A cup of green tea is enough to ruin my day and possibly the next week.


> The pharmacist explained that caffeine reduces headaches.

Also, IIRC, caffeine specifically has been identified to help with migraines, not headaches more generally.


My headaches (and I guess many others) are often caused by caffeine withdrawal. Taking caffeine without a painkiller usually solves the problem.

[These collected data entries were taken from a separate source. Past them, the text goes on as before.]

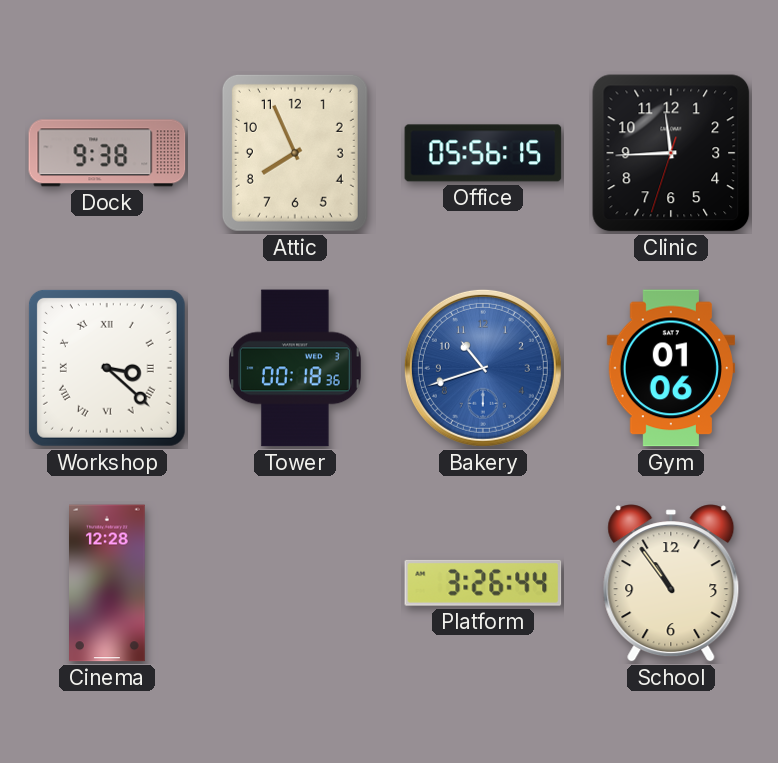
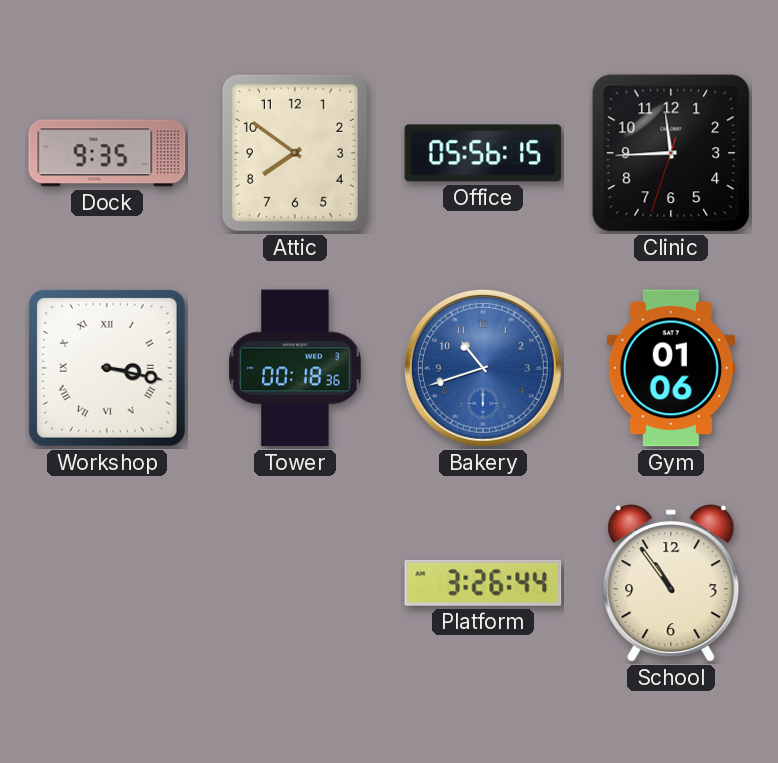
Dock: 9:38 -> 9:35
Attic: 7:56 -> 7:51
Workshop: 3:22 -> 3:17
Cinema: 12:28 -> none
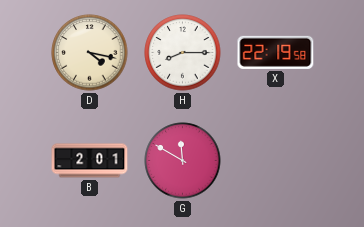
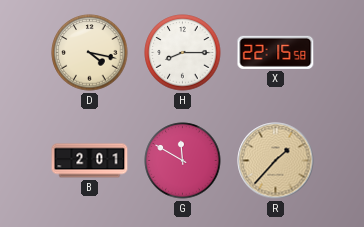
X: 22:19 -> 22:15
R: none -> 1:37
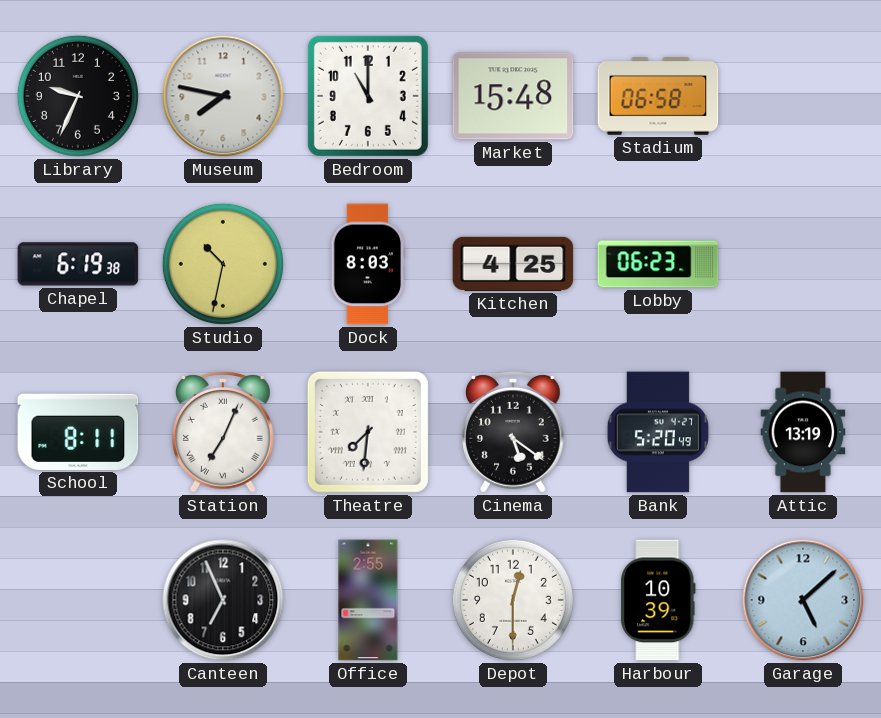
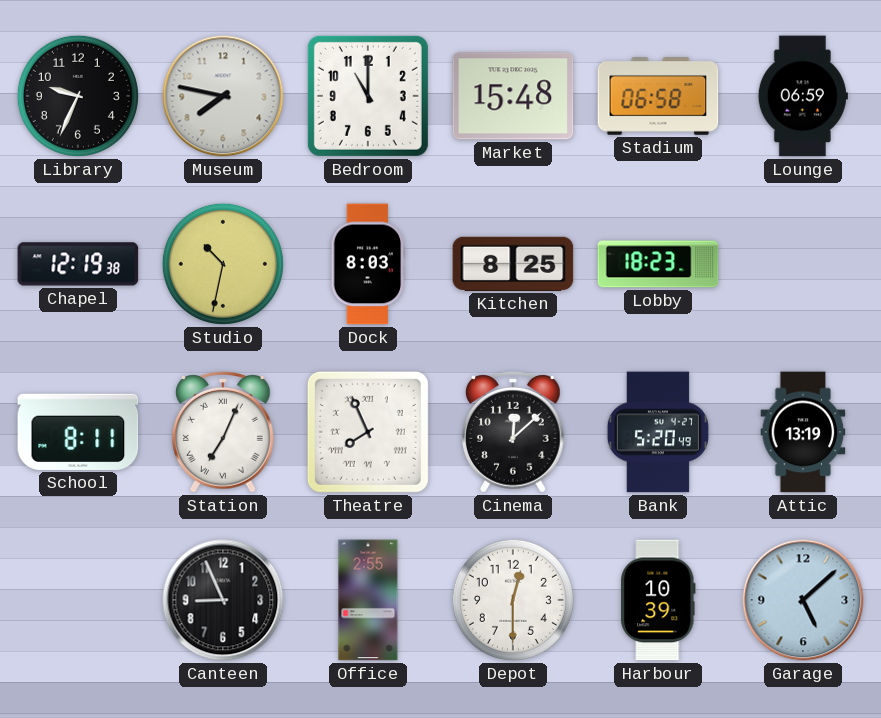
Lounge: none -> 06:59
Chapel: 6:19 -> 12:19
Kitchen: 4:25 -> 8:25
Lobby: 06:23 -> 18:23
Theatre: 7:31 -> 7:56
Cinema: 5:21 -> 12:08
Canteen: 6:56 -> 8:56
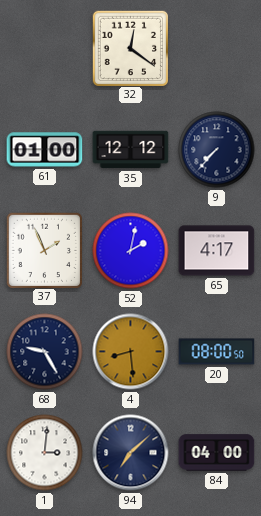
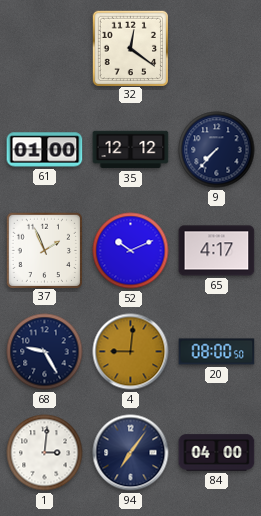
52: 2:02 -> 10:11
4: 8:29 -> 9:01
94: 7:08 -> 7:06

One meta-theory I had is that the caffeine has been determined to help with headaches only because studies done on it are for people who are ill and need pain management, and ill people tend to change their coffee habits.

When I'm healthy and working, I regularly drink about three espresso shots a day. If I'm sick, that plummets to zero while I'm lying in bed and feeling miserable. Invariably, I'll get a killer headache, which the paracetamol alone doesn't fix. I know this, and either I just ignore the headache or make myself some instant coffee at home.

But a badly run scientific study would not control for this quantifiable effect: Sick people get headaches, and dosing them with caffeine reduces the headaches! Ergo... caffeine reduces headaches.

However, I very much doubt that caffeine has a headache reducing effect in sick people that aren't also having caffeine withdrawal.

Imagine a world where most office workers would regularly partake in, say, Opiates to "take the edge off" their stressful jobs. In that world, researchers would confidently conclude the OTC pain relief medication should include Naloxone!

This isn't even that outlandish a scenario. There are countries where people living at high altitude habitually chew Coca leaves to counteract altitude sickness. Should OTC pain killers in those countries include Propranolol? Is it right to force tourists wanting ordinary Paracetamol to also take drugs for acute Cocaine withdrawal just because most locals feel better if they get it?

It's absurd to mix drugs like this, if you think about it a little...


> caffeine

I had a chat with my chemist about why a small bit of caffeine was in the more expensive brands of acetaminophen / paracetamol. I asked if it was used as a kind of pick me up to feel more awake.

He said that the dose of caffeine was very very small and not for that, but it actually helps the paracetamol work better or faster.